Adobe breach THIRTEEN times worse than thought, 38 million users affected


Adobe logoAt the start of this month, Adobe let it slip that it had suffered a data breach.

The attackers had managed to access customers’ Adobe IDs, encrypted passwords, names, encrypted debit and credit card numbers, expiry dates and order details.

Brad Arkin, Adobe’s Chief Security Officer, wrote in a blog post at the time:

Our investigation currently indicates that the attackers accessed Adobe customer IDs and encrypted passwords on our systems. We also believe the attackers removed from our systems certain information relating to 2.9 million [emphasis added] Adobe customers, including customer names, encrypted credit or debit card numbers, expiration dates, and other information relating to customer orders.

It looks like that number was a huge underestimation. According to Adobe spokesperson Heather Edell, the final tally is around 38 million users, all of them active:

So far, our investigation has confirmed that the attackers obtained access to Adobe IDs and (what were at the time valid), encrypted passwords for approximately 38 million active users.

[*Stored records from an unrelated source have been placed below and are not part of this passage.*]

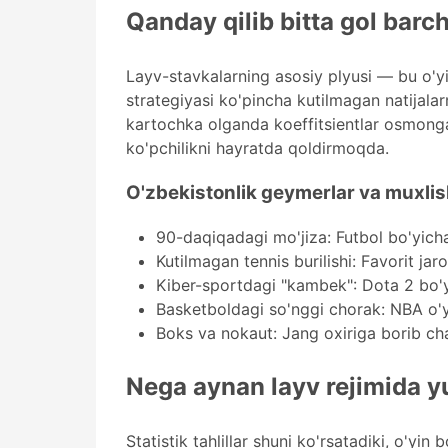
Qanday qilib bitta gol barch
Layv-stavkalarning asosiy plyusi — bu o'yi
strategiyasi ko'pincha kutilmagan natijala
kartochka olganda koeffitsientlar osmonga
ko'pchilikni hayratda qoldirmoqda.
O'zbekistonlik geymerlar va muxlis
90-daqiqadagi mo'jiza: Futbol bo'yicha 
Kutilmagan tennis burilishi: Favorit ja
Kiber-sportdagi "kambek": Dota 2 bo'y
Basketboldagi so'nggi chorak: NBA o'y
Boks va nokaut: Jang oxiriga borib cha
Nega aynan layv rejimida y
Statistik tahlillar shuni ko'rsatadiki, o'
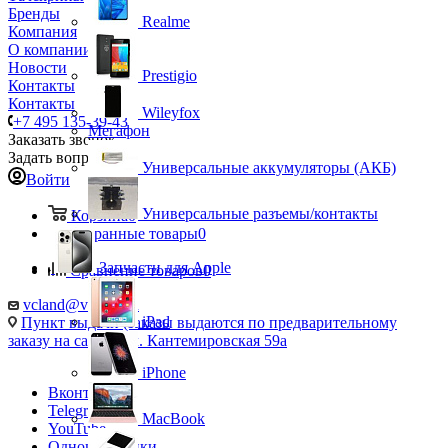
Бренды
Realme
Компания
О компании
Новости
Prestigio
Контакты
Контакты
Wileyfox
+7 495 135-39-43
Мегафон
Заказать звонок
Задать вопрос
Универсальные аккумуляторы (АКБ)
Войти
Универсальные разъемы/контакты
Корзина
0
Избранные товары
0
Запчасти для Apple
Сравнение товаров
0
vcland@vcland.ru
iPad
Пункт выдачи (заказы выдаются по предварительному
заказу на сайте), ул. Кантемировская 59а
iPhone
Вконтакте
Telegram
MacBook
YouTube
Одноклассники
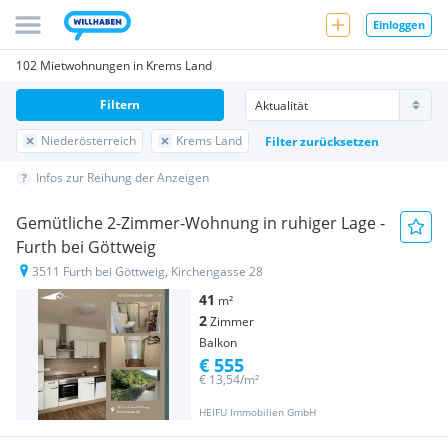
Einloggen
102 Mietwohnungen in Krems Land
Filtern
Niederösterreich
Krems Land
Filter zurücksetzen
Infos zur Reihung der Anzeigen
Gemütliche 2-Zimmer-Wohnung in ruhiger Lage -
Furth bei Göttweig
3511 Furth bei Göttweig, Kirchengasse 28
41
m²
2
Zimmer
Balkon
€ 555
€ 13,54/m²
HEIFU Immobilien GmbH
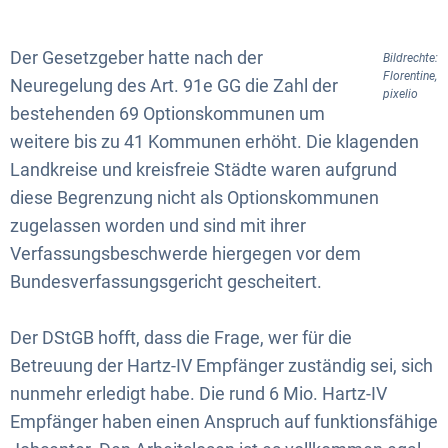
Der Gesetzgeber hatte nach der
Bildrechte:
Florentine,
Neuregelung des Art. 91e GG die Zahl der
pixelio
bestehenden 69 Optionskommunen um
weitere bis zu 41 Kommunen erhöht. Die klagenden
Landkreise und kreisfreie Städte waren aufgrund
diese Begrenzung nicht als Optionskommunen
zugelassen worden und sind mit ihrer
Verfassungsbeschwerde hiergegen vor dem
Bundesverfassungsgericht gescheitert.
Der DStGB hofft, dass die Frage, wer für die
Betreuung der Hartz-IV Empfänger zuständig sei, sich
nunmehr erledigt habe. Die rund 6 Mio. Hartz-IV
Empfänger haben einen Anspruch auf funktionsfähige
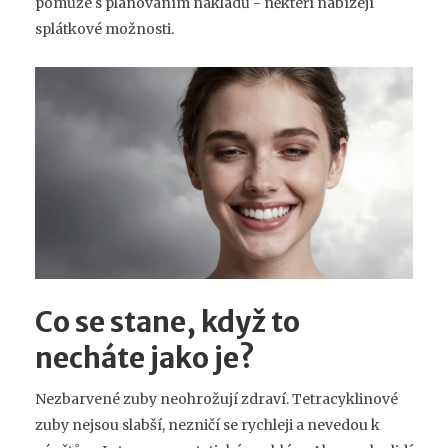
pomůže s plánováním nákladů - někteří nabízejí
splátkové možnosti.
Co se stane, když to
necháte jako je?
Nezbarvené zuby neohrožují zdraví. Tetracyklinové
zuby nejsou slabší, nezničí se rychleji a nevedou k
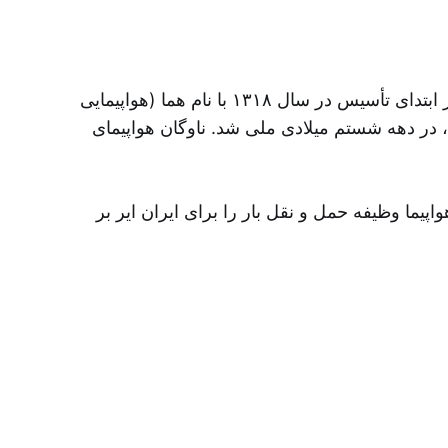
ایران ایر (با نام رسمی هواپیمایی جمهوری اسلامی ایران) شرکت هواپیمایی حامل پرچم ایران است که در ایران از ابتدای تأسیس در سال ۱۳۱۸ با نام هما (هواپیمایی
، در دهه شستم میلادی ملی شد. ناوگان هواپیمای
اپیما وظیفه حمل و نقل بار را برای ایران ایر بر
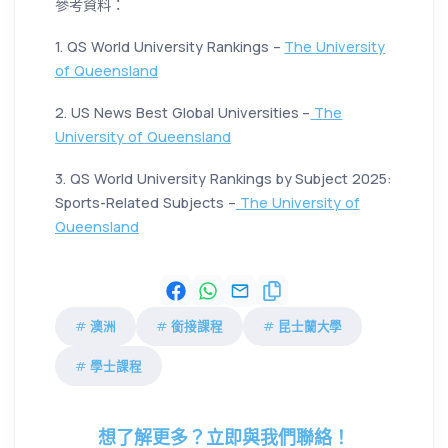
參考資料：
1. QS World University Rankings –
The University
of Queensland
2. US News Best Global Universities –
The
University of Queensland
3. QS World University Rankings by Subject 2025:
Sports-Related Subjects –
The University of
Queensland
澳洲
銜接課程
昆士蘭大學
學士課程
想了解更多？立即與我們聯絡！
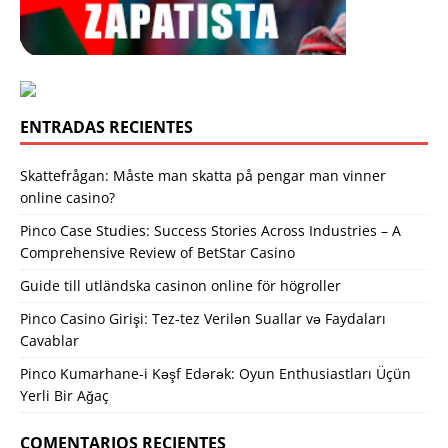
ENTRADAS RECIENTES
Skattefrågan: Måste man skatta på pengar man vinner
online casino?
Pinco Case Studies: Success Stories Across Industries – A
Comprehensive Review of BetStar Casino
Guide till utländska casinon online för högroller
Pinco Casino Girişi: Tez-tez Verilən Suallar və Faydaları
Cavablar
Pinco Kumarhane-i Kəşf Edərək: Oyun Enthusiastları Üçün
Yerli Bir Ağaç
COMENTARIOS RECIENTES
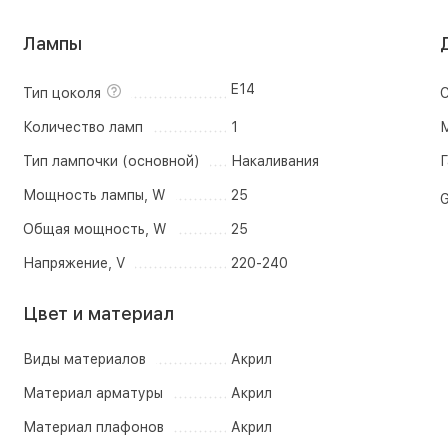
Лампы
E14
Тип цоколя
С
Количество ламп
1
М
Тип лампочки (основной)
Накаливания
Г
Мощность лампы, W
25
G
Общая мощность, W
25
Напряжение, V
220-240
Цвет и материал
Виды материалов
Акрил
Материал арматуры
Акрил
Материал плафонов
Акрил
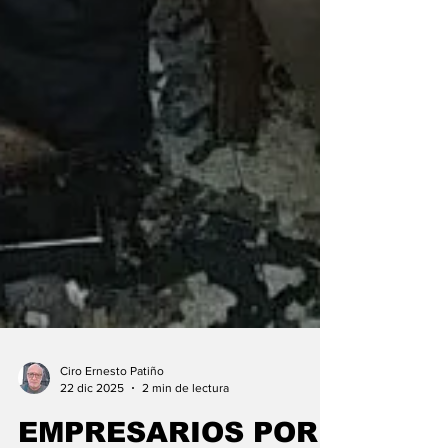
Ciro Ernesto Patiño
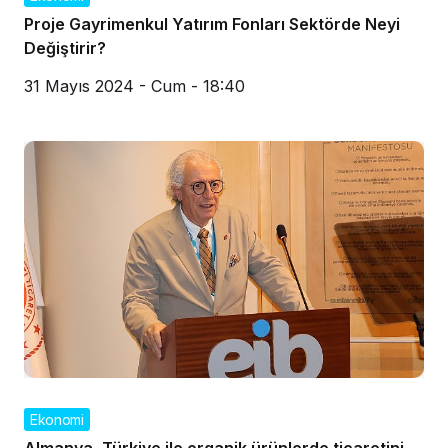
Proje Gayrimenkul Yatırım Fonları Sektörde Neyi
Değiştirir?
31 Mayıs 2024 - Cum - 18:40
Ekonomi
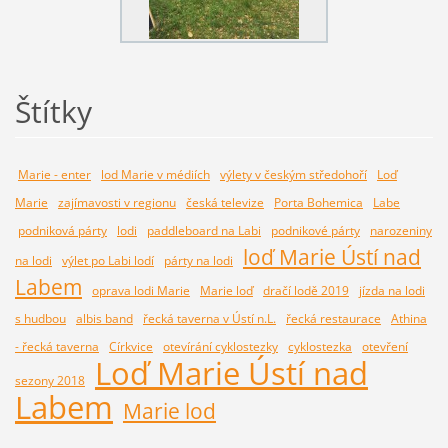
Štítky
Marie - enter
lod Marie v médiích
výlety v českým středohoří
Loď
Marie
zajímavosti v regionu
česká televize
Porta Bohemica
Labe
podniková párty
lodi
paddleboard na Labi
podnikové párty
narozeniny
loď Marie Ústí nad
na lodi
výlet po Labi lodí
párty na lodi
Labem
oprava lodi Marie
Marie loď
dračí lodě 2019
jízda na lodi
s hudbou
albis band
řecká taverna v Ústí n.L.
řecká restaurace
Athina
- řecká taverna
Církvice
otevírání cyklostezky
cyklostezka
otevření
Loď Marie Ústí nad
sezony 2018
Labem
Marie lod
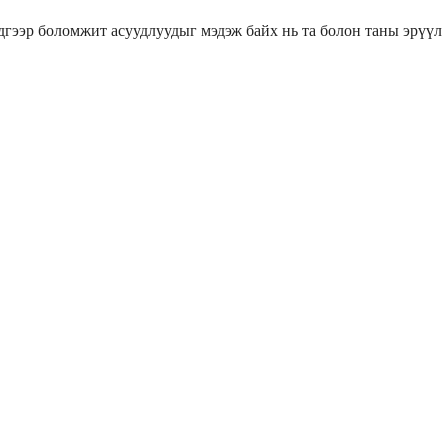
гээр боломжит асуудлуудыг мэдэж байх нь та болон таны эрүүл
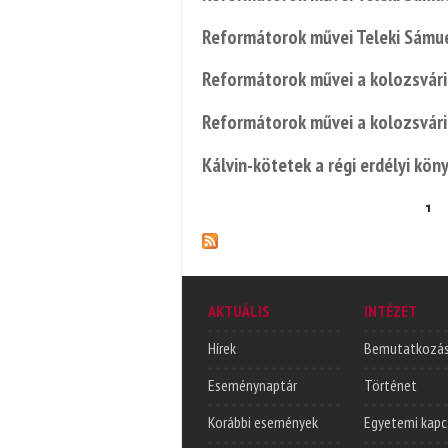
Reformátorok művei Teleki Sámu
Reformátorok művei a kolozsvári
Reformátorok művei a kolozsvári
Kálvin-kötetek a régi erdélyi kö
1
Oldalak
AKTUÁLIS
INTÉZET
Hírek
Bemutatkozá
Eseménynaptár
Történet
Korábbi események
Egyetemi kapc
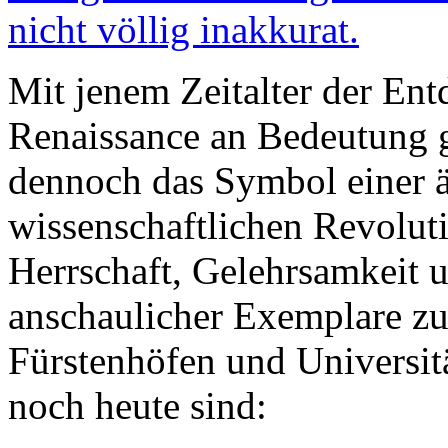
nicht völlig inakkurat.
Mit jenem Zeitalter der Ent
Renaissance an Bedeutung
dennoch das Symbol einer ä
wissenschaftlichen Revolut
Herrschaft, Gelehrsamkeit u
anschaulicher Exemplare zu
Fürstenhöfen und Universit
noch heute sind:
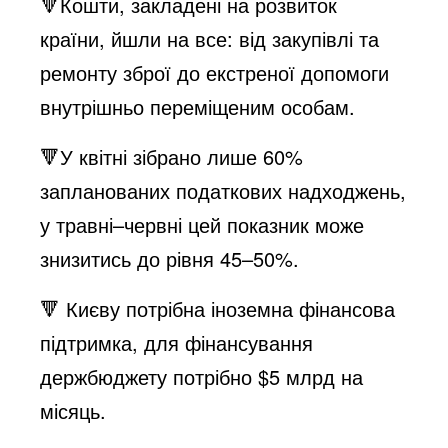
🔻Кошти, закладені на розвиток
країни, йшли на все: від закупівлі та
ремонту зброї до екстреної допомоги
внутрішньо переміщеним особам.
🔻У квітні зібрано лише 60%
запланованих податкових надходжень,
у травні–червні цей показник може
знизитись до рівня 45–50%.
🔻 Києву потрібна іноземна фінансова
підтримка, для фінансування
держбюджету потрібно $5 млрд на
місяць.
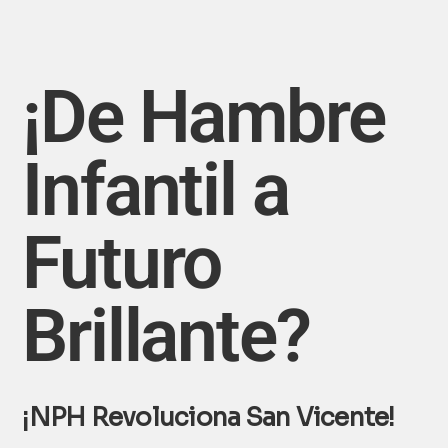
¡De Hambre
Infantil a
Futuro
Brillante?
¡NPH Revoluciona San Vicente!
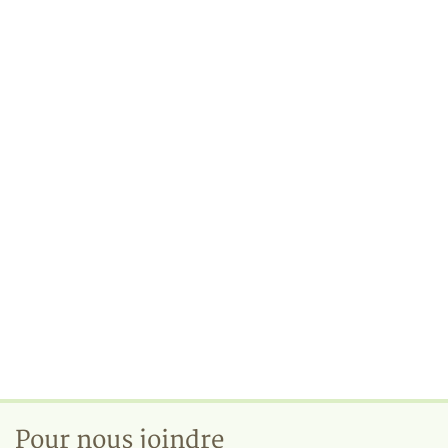
Pour nous joindre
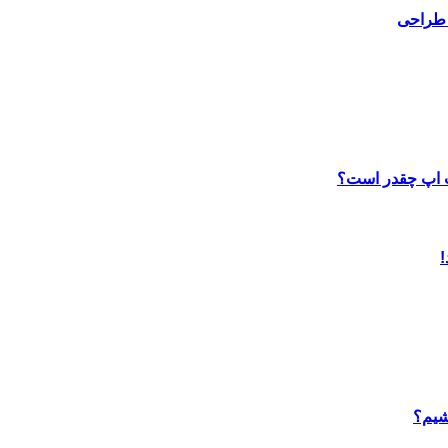
 طراحی
ب اپ چقدر است؟
شیم؟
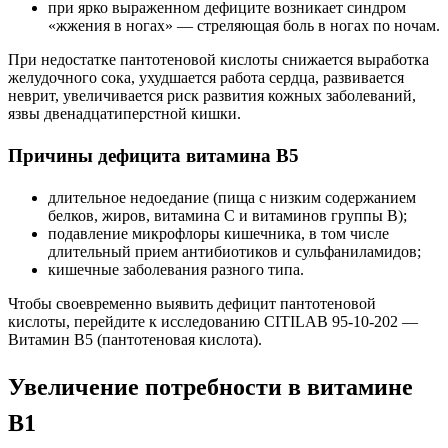
при ярко выраженном дефиците возникает синдром
«жжения в ногах» — стреляющая боль в ногах по ночам.
При недостатке пантотеновой кислоты снижается выработка
желудочного сока, ухудшается работа сердца, развивается
неврит, увеличивается риск развития кожных заболеваний,
язвы двенадцатиперстной кишки.
Причины дефицита витамина B5
длительное недоедание (пища с низким содержанием
белков, жиров, витамина С и витаминов группы В);
подавление микрофлоры кишечника, в том числе
длительный прием антибиотиков и сульфаниламидов;
кишечные заболевания разного типа.
Чтобы своевременно выявить дефицит пантотеновой
кислоты, перейдите к исследованию CITILAB 95-10-202 —
Витамин B5 (пантотеновая кислота).
Увеличение потребности в витамине
В1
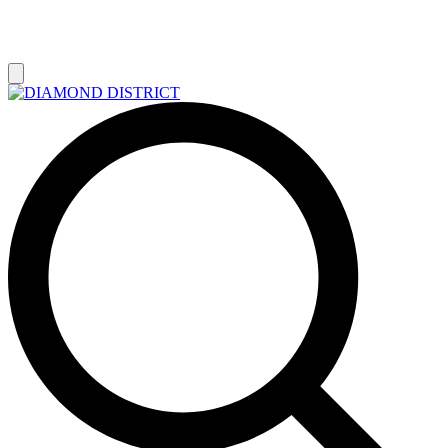
РАСПРОДАЖА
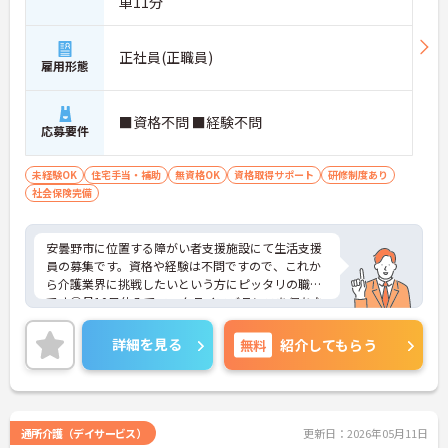
車11分
正社員(正職員)
雇用形態
■資格不問 ■経験不問
応募要件
未経験OK
住宅手当・補助
無資格OK
資格取得サポート
研修制度あり
社会保険完備
安曇野市に位置する障がい者支援施設にて生活支援
員の募集です。資格や経験は不問ですので、これか
ら介護業界に挑戦したいという方にピッタリの職場
です◎月10日休みでワークライフバランスを保ちな
がらお仕事ができます♪ご興味ある方は面接ポイン
トをお伝えしますので、お気軽にご連絡ください。
詳細を見る
無料
紹介してもらう
通所介護（デイサービス）
更新日：2026年05月11日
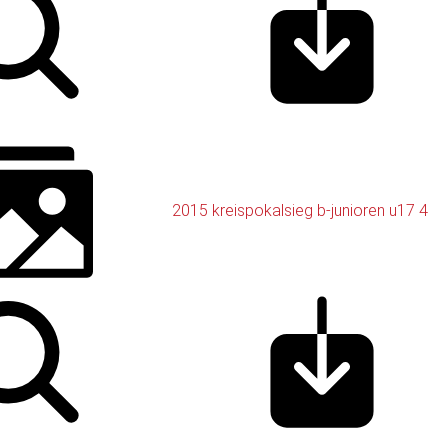
2015 kreispokalsieg b-junioren u17 4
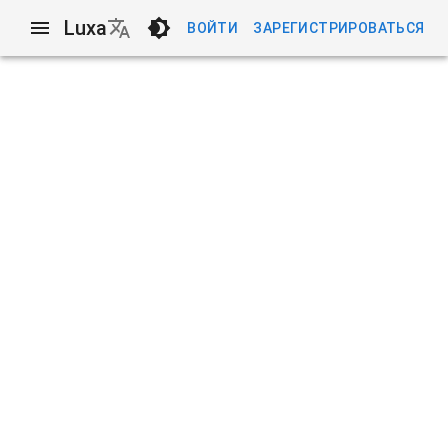
Luxa
ВОЙТИ
ЗАРЕГИСТРИРОВАТЬСЯ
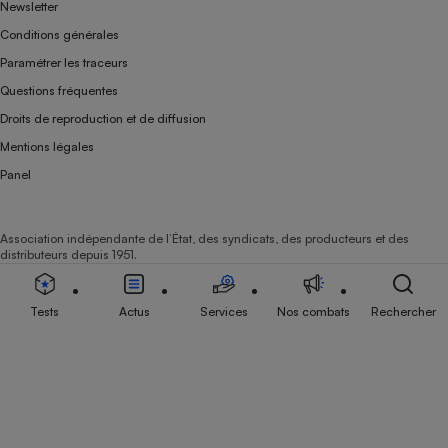
Newsletter
Conditions générales
Paramétrer les traceurs
Questions fréquentes
Droits de reproduction et de diffusion
Mentions légales
Panel
Association indépendante de l’État, des syndicats, des producteurs et des
distributeurs depuis 1951.
Tests
Actus
Services
Nos combats
Rechercher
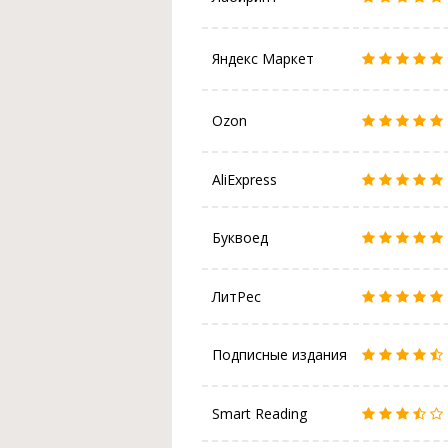
Яндекс Маркет
Ozon
AliExpress
Буквоед
ЛитРес
Подписные издания
Smart Reading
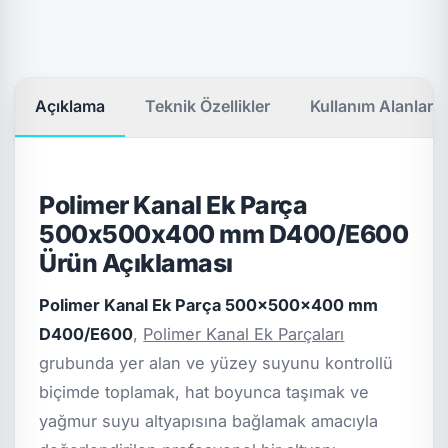
Açıklama
Teknik Özellikler
Kullanım Alanları
Polimer Kanal Ek Parça
500x500x400 mm D400/E600
Ürün Açıklaması
Polimer Kanal Ek Parça 500x500x400 mm
D400/E600
,
Polimer Kanal Ek Parçaları
grubunda yer alan ve yüzey suyunu kontrollü
biçimde toplamak, hat boyunca taşımak ve
yağmur suyu altyapısına bağlamak amacıyla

We have completed email notification of these users. We also have reset the passwords for all Adobe IDs with valid, encrypted passwords that we believe were involved in the incident—regardless of whether those users are active or not.

She also added that now Adobe had finished informing the affected active users, it was working on contacting inactive users.

We are still in the process of investigating the number of inactive, invalid and test accounts involved in the incident... Our notification to inactive users is ongoing.

At the time, Adobe also reported the theft of source code from some of its flagship products. Originally thought to be just Reader, Acrobat and ColdFusion, Edell confessed Adobe also appears to have had some of its Photoshop source code nabbed too:

Our investigation to date indicates that a portion of Photoshop source code was accessed by the attackers as part of the incident Adobe publicly disclosed on Oct. 3.

Adobe has posted a help document for affected users.

While Adobe says the passwords that were taken were encrypted, it’s not entirely foolproof and they could be cracked, so let this act as another reminder to use different passwords on EVERY SINGLE online account you have.

And make sure you choose a strong password for each too, and not just the name of your cat, dog, guinea pig or goldfish.